His voice was the only thing unchanged, his voice and his character, but the structure that held them was dissolving. All the old and interconnected knowledge—architecture joined to zoology and Persian myth, recipes for hare, the acquaintance with painters, museums, inland rivers dark with trout—all would vanish when the great inner chambers failed, when in one final hour the rooms of his life dropped away like a building being wrecked. His body had turned against him; the harmony that once reigned within it had disappeared.
“The great specialists for this are in England,” he said. “Dr. Bywaters. What’s the other man’s name, Catherine? In Westminster Hospital. I forget. I thought of going to England, but why undertake such a long trip when I know the answer? The time to go to England was when you and Viri went. We should have done that, I really regret that we didn’t. I love England.”
“We stayed at Brown’s,” Nedra said.
“Brown’s,” he said. “I was having tea there one day. You know how rigorous their afternoon tea is—the fires burning in the fireplaces, cakes. Well, at the next table there was an Englishwoman and her son. He was in his forties and she was one of those county women who ride until they’re eighty. They’d been to a matinée, and for an hour they sat there discussing the play they’d seen, it was The Cherry Orchard . Of course I was listening, and in that hour they exchanged about four sentences. It was a wonderful conversation. She started by saying, after a long silence, ‘Quite a good play.’ Nothing for about fifteen minutes. Finally he said, ‘Um, yes, it was.’ Long, long pause. Then she said, ‘Those marvelous silences…’ About ten minutes more passed. ‘Yes, quite effective,’ he said. ‘So typical of the Slave temperament,’ she said. You know, the English have an absolutely unbending attitude toward pronunciation. Slave, that’s exactly the way she said it.” He fell silent, as if having said something he regretted.
“I’d love to go back to England,” Nedra said.
“Oh, yes.
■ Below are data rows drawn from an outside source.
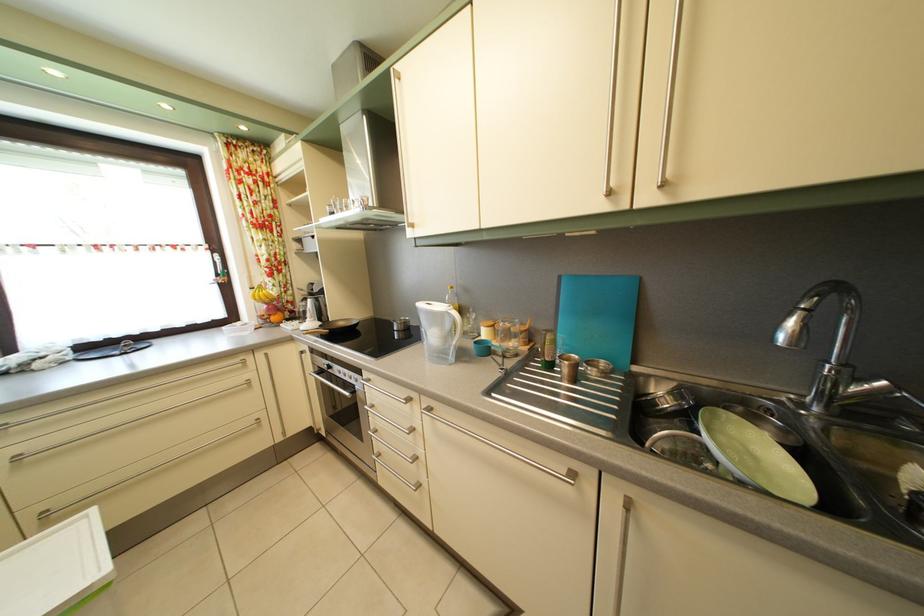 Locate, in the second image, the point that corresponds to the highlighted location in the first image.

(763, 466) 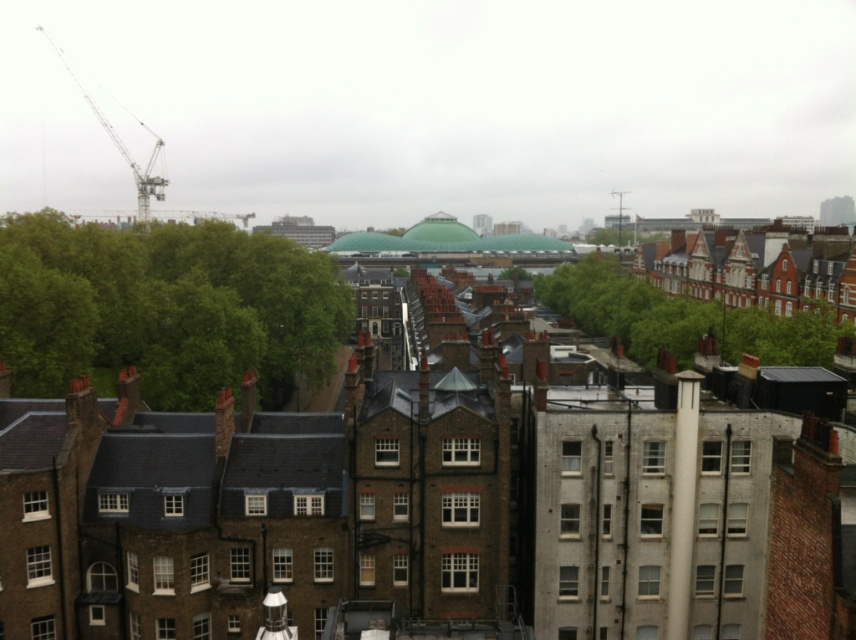 Question: Considering the real-world distances, which object is closest to the green leafy tree at left?

Choices:
 (A) green leafy tree at center
 (B) metallic silver crane at upper left

Answer: (A)

Question: Where is green leafy tree at left located in relation to metallic silver crane at upper left in the image?

Choices:
 (A) below
 (B) above

Answer: (A)

Question: Is green leafy tree at center below metallic silver crane at upper left?

Choices:
 (A) no
 (B) yes

Answer: (B)

Question: Which object appears closest to the camera in this image?

Choices:
 (A) green leafy tree at center
 (B) green leafy tree at left

Answer: (B)

Question: Estimate the real-world distances between objects in this image. Which object is farther from the green leafy tree at left?

Choices:
 (A) metallic silver crane at upper left
 (B) green leafy tree at center

Answer: (A)

Question: Does green leafy tree at center lie in front of metallic silver crane at upper left?

Choices:
 (A) yes
 (B) no

Answer: (A) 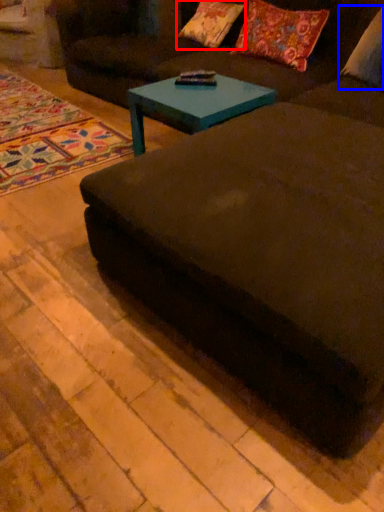 Question: Among these objects, which one is farthest to the camera, pillow (highlighted by a red box) or pillow (highlighted by a blue box)?

Choices:
 (A) pillow
 (B) pillow

Answer: (A) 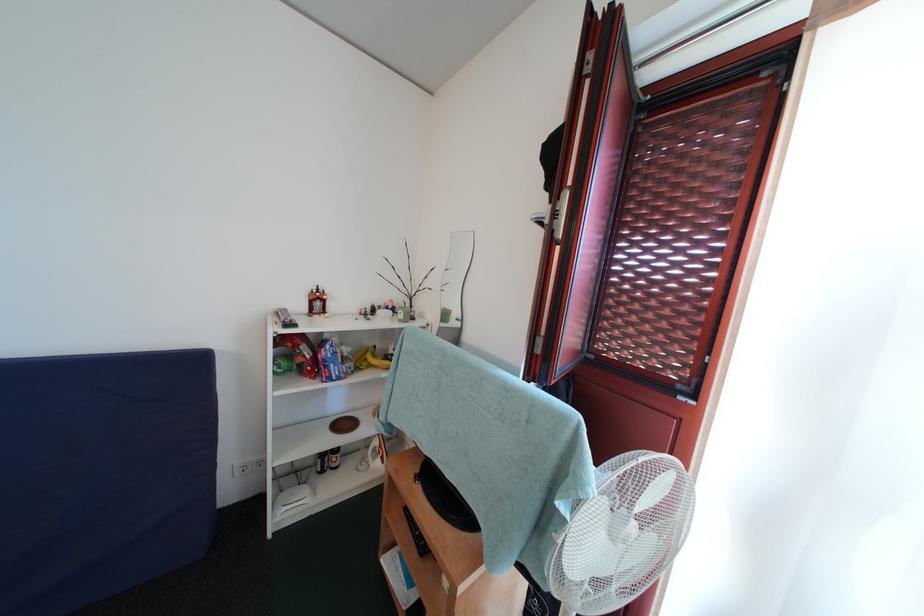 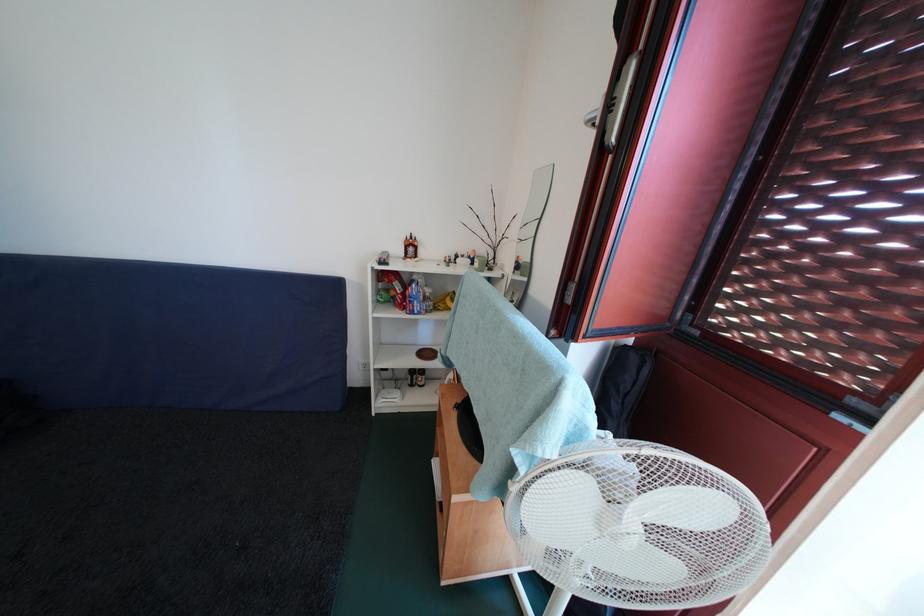 In the second image, find the point that corresponds to point 339,371 in the first image.

(422, 307) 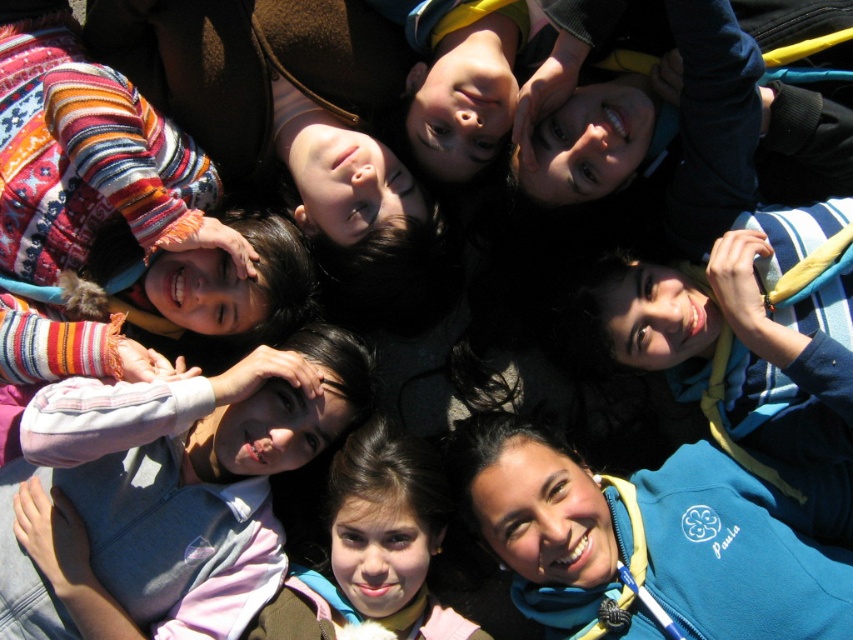 Is light blue denim jacket at center closer to the viewer compared to brown hair at center?

That is True.

Which is in front, point (264, 593) or point (412, 580)?

Point (412, 580) is more forward.

Locate an element on the screen. light blue denim jacket at center is located at coordinates (165, 493). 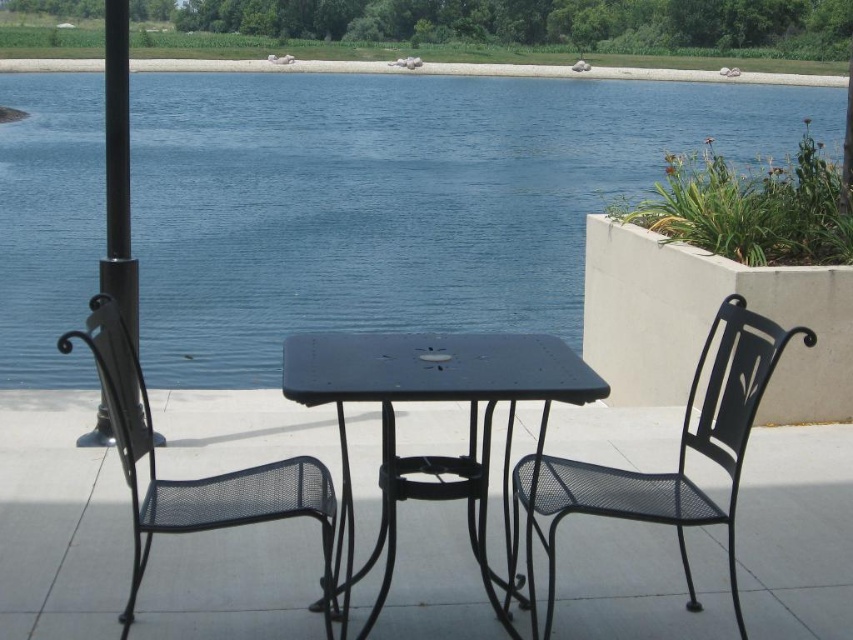 Is blue water at center bigger than black mesh chair at right?

Indeed, blue water at center has a larger size compared to black mesh chair at right.

Does point (531, 250) come closer to viewer compared to point (763, 321)?

No, (531, 250) is further to viewer.

I want to click on blue water at center, so click(398, 198).

Can you confirm if black mesh chair at left is wider than black metal pole at left?

No, black mesh chair at left is not wider than black metal pole at left.

Does black mesh chair at left lie behind black metal pole at left?

No, black mesh chair at left is closer to the viewer.

Where is `black mesh chair at left`? This screenshot has width=853, height=640. black mesh chair at left is located at coordinates (193, 477).

Is point (305, 397) farther from camera compared to point (332, 518)?

That is False.

Does black wrought iron table at center have a smaller size compared to black mesh chair at left?

Yes, black wrought iron table at center is smaller than black mesh chair at left.

You are a GUI agent. You are given a task and a screenshot of the screen. Output one action in this format:
    pyautogui.click(x=<x>, y=<y>)
    Task: Click on the black wrought iron table at center
    The height and width of the screenshot is (640, 853).
    Given the screenshot: What is the action you would take?
    pyautogui.click(x=433, y=456)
Well, you will.” His voice trailed off.
At the end his wife led him from the room. Small, shuffling steps, as if bearing what remained of his existence.
“He was so pleased to see you,” Catherine said at the door.
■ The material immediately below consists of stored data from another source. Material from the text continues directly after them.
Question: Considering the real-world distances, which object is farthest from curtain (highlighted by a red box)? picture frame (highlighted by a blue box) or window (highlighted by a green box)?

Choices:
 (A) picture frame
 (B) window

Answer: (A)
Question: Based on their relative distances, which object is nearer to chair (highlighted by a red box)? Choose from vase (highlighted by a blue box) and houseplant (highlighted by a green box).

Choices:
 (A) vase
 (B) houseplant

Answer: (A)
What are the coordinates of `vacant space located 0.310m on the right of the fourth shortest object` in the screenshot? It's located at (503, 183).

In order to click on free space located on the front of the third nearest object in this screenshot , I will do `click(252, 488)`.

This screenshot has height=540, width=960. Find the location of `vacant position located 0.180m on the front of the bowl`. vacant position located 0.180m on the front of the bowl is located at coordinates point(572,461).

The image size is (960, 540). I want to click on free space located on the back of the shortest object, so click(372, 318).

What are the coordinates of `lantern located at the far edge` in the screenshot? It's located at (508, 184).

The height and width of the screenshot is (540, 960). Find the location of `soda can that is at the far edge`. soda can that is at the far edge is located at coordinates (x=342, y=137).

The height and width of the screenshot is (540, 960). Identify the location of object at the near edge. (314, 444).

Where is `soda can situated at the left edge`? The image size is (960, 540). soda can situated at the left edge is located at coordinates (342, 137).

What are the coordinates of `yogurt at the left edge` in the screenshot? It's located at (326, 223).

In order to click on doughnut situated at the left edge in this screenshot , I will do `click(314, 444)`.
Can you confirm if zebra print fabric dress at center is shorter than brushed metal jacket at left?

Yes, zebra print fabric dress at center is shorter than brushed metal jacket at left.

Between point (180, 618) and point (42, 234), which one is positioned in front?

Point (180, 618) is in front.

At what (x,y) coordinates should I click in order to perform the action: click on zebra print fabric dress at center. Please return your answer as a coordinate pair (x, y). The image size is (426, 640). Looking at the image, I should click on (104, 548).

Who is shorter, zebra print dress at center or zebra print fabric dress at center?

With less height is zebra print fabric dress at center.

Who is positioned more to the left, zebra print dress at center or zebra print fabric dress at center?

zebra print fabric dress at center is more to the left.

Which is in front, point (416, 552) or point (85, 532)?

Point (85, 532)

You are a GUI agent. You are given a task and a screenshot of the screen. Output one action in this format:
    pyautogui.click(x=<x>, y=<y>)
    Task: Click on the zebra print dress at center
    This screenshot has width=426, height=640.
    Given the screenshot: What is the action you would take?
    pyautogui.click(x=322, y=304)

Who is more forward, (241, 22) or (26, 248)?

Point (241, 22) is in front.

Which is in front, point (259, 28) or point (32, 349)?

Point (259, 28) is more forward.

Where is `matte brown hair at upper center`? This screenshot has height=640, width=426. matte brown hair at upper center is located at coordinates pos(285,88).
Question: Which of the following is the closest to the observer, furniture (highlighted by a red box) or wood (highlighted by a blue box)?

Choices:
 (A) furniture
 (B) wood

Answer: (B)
We cannot imagine these diseases, they are called idiopathic, spontaneous in origin, but we know instinctively there must be something more, some invisible weakness they are exploiting. It is impossible to think they fall at random, it is unbearable to think it.
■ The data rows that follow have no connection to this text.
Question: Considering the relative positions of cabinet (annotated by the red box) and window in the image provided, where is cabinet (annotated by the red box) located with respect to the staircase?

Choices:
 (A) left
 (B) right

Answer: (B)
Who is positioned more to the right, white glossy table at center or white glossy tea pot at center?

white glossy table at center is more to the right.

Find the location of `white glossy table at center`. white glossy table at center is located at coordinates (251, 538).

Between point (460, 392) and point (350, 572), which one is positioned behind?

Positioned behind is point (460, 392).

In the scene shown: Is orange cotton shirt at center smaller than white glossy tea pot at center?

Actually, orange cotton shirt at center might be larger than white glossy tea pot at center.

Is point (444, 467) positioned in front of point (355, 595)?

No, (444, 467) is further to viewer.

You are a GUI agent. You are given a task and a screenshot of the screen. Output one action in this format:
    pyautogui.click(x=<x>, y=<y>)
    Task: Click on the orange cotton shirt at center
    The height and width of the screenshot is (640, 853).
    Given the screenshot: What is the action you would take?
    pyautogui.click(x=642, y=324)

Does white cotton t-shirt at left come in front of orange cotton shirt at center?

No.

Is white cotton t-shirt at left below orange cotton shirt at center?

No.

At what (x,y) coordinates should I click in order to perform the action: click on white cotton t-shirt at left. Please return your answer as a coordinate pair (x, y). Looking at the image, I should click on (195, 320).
Nedra reached the street. She was uneasy, as if the air she had been breathing, the glass from which she drank, had been contaminated. What do we really know of all this, she thought? She had touched his leg. Her throat seemed a bit sore. She must watch herself to see if there were any unusual signs. Foolish, she thought, unworthy. After all, his children lived in the same apartment, his wife slept in the same room. She passed cluttered drugstores in the rear of which pharmacists worked. Cosmetics, medicines, asthma inhalers—she saw her image reflected among them, the sacred objects which could heal, bring happiness. And somewhere above them all, perhaps sleeping now or lying in what passed for sleep, was the victim for whom all cures and benefices were in vain.
Is illness an accident, or is it a kind of choice, the way love is a choice—hidden, involuntary, but sure as a fingerprint? Do we die of some kind of volition, even if it cannot be understood?